Hylodes japi couple during the elaborate courtship ritual.

Hylodes japi is a small, slender frog. When adult, males measure 22.9 to 25.5 millimeters, females - 26.4 to 28.0 millimeters, both with the head longer than wide, straight canthus, sunken lore, medium-sized, almost round tympanum, and side-directed nostril openings. Males additionally possess two lateral vocal sacs, which can distend to a great extent. The fore limbs are slender, and the hind limbs are robust. Several tubercles are present on them. The digits bear lateral fringes, more extensive on the toes than on the fingers, and more pronounced in males than females, as well as weakly developed scutes. The fingertips are small and almost in the shape of an ellipse; the toes end in nearly round discs. The thumbs do not possess any significant features. The frog's skin is mostly smooth, with some regions slightly textured. Although Hylodes japi is mostly silver in color, its body features dark spots and blotches, light, lateral stripes, and brown to chestnut bars. In preservative, the colors become less vivid. The tadpoles are brown with tones of yellow.

Deposited eggs measure 2.48 to 3.47 millimeters in diameter; they are unpigmented and whitish cream in color. The gelatinous capsule ranges from 7.81 to 8.16 millimeters in diameter.

Overall, this species can be distinguished from other members of its genus by a continuous oblique lateral fold as well as a lack of tubercles near it, a light-colored stripe, smoother dorsal surfaces, advertisement calls, and the ventral coloration.

==Ecology and behaviour==

Hylodes japi male calling and performing visual displays with hind limbs in long-range agonistic context.

Hylodes japi occurs at 850–1050 meters above sea level, near swift rivulets, in semideciduous, mesophytic forest.

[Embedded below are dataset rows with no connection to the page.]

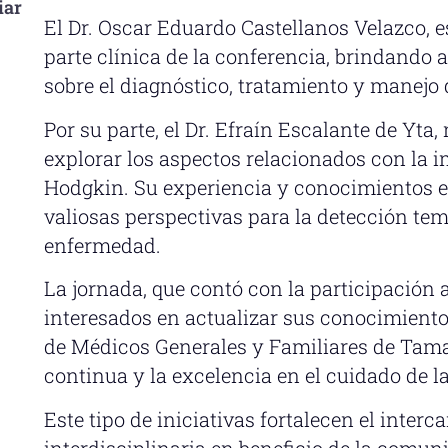
iar
El Dr. Oscar Eduardo Castellanos Velazco, e
parte clínica de la conferencia, brindando 
sobre el diagnóstico, tratamiento y manejo 
Por su parte, el Dr. Efraín Escalante de Yta
explorar los aspectos relacionados con la 
Hodgkin. Su experiencia y conocimientos 
valiosas perspectivas para la detección te
enfermedad.
La jornada, que contó con la participación a
interesados en actualizar sus conocimientos
de Médicos Generales y Familiares de Tam
continua y la excelencia en el cuidado de la
Este tipo de iniciativas fortalecen el inter
interdisciplinaria en beneficio de la comun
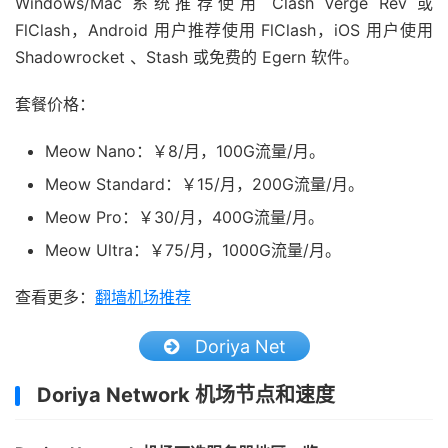
Windows/Mac 系统推荐使用 Clash Verge Rev 或
FlClash，Android 用户推荐使用 FlClash，iOS 用户使用
Shadowrocket 、Stash 或免费的 Egern 软件。
套餐价格：
Meow Nano：￥8/月，100G流量/月。
Meow Standard：￥15/月，200G流量/月。
Meow Pro：￥30/月，400G流量/月。
Meow Ultra：￥75/月，1000G流量/月。
查看更多：
翻墙机场推荐
Doriya Net
Doriya Network 机场节点和速度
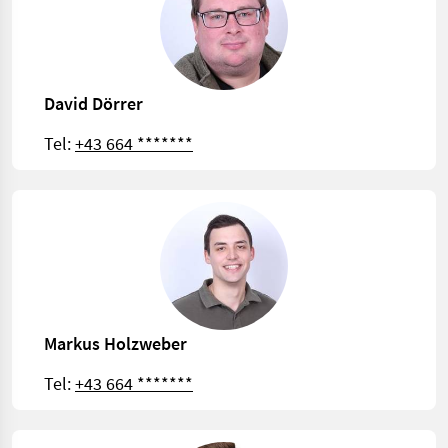
David Dörrer
Tel:
+43 664 *******
Markus Holzweber
Tel:
+43 664 *******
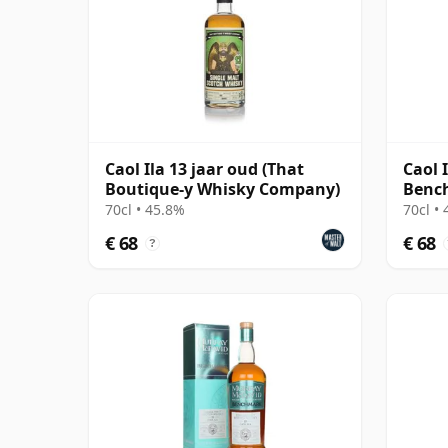
Caol Ila 13 jaar oud (That
Caol 
Boutique-y Whisky Company)
Bench
70cl • 45.8%
70cl •
€ 68
€ 68
?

Although the species is diurnal, calls can also be heard at night during the breeding season.

Males call sporadically; their advertisement call is harmonically structured. Its duration can range from 1.36 to 3.83 seconds, with 5.91 – 19.42 second intervals. Males choose which of their two vocal sacs will be used for visual signaling as well as which limb to signal with, performing toe trembling, toe flagging, toes posture, and foot flagging. The vocal sac's inflation is controlled; its movement and color is also important for visual communication.

Courtship can be observed during the daytime or at night. The breeding behaviour begins with males calling near a stream, and waiting for a female to engage. Once it happens, a suitable oviposition is decided on. If the female accepts the male's offer, the latter digs up a tunnel and a chamber in the sand of the riverbed, big enough for the two frogs, in which the intercourse occurs. After oviposition, the tunnel is concealed by the male.

The tadpoles are omnivorous, perhaps cannibalistic, and exotrophic. They feed more actively during the night than during the day. Their breeding chambers, inside of which they remain during the early stages of development, are abandoned after the formation of limb buds.

==Conservation status==
The known population of Hylodes japi is regarded as stable. However, as the species is associated with fast moving rivulets, it is prone to environmental degradation. Although Serra do Japi is considered a protected area of Brazil, it faces strong developmental pressure from humans.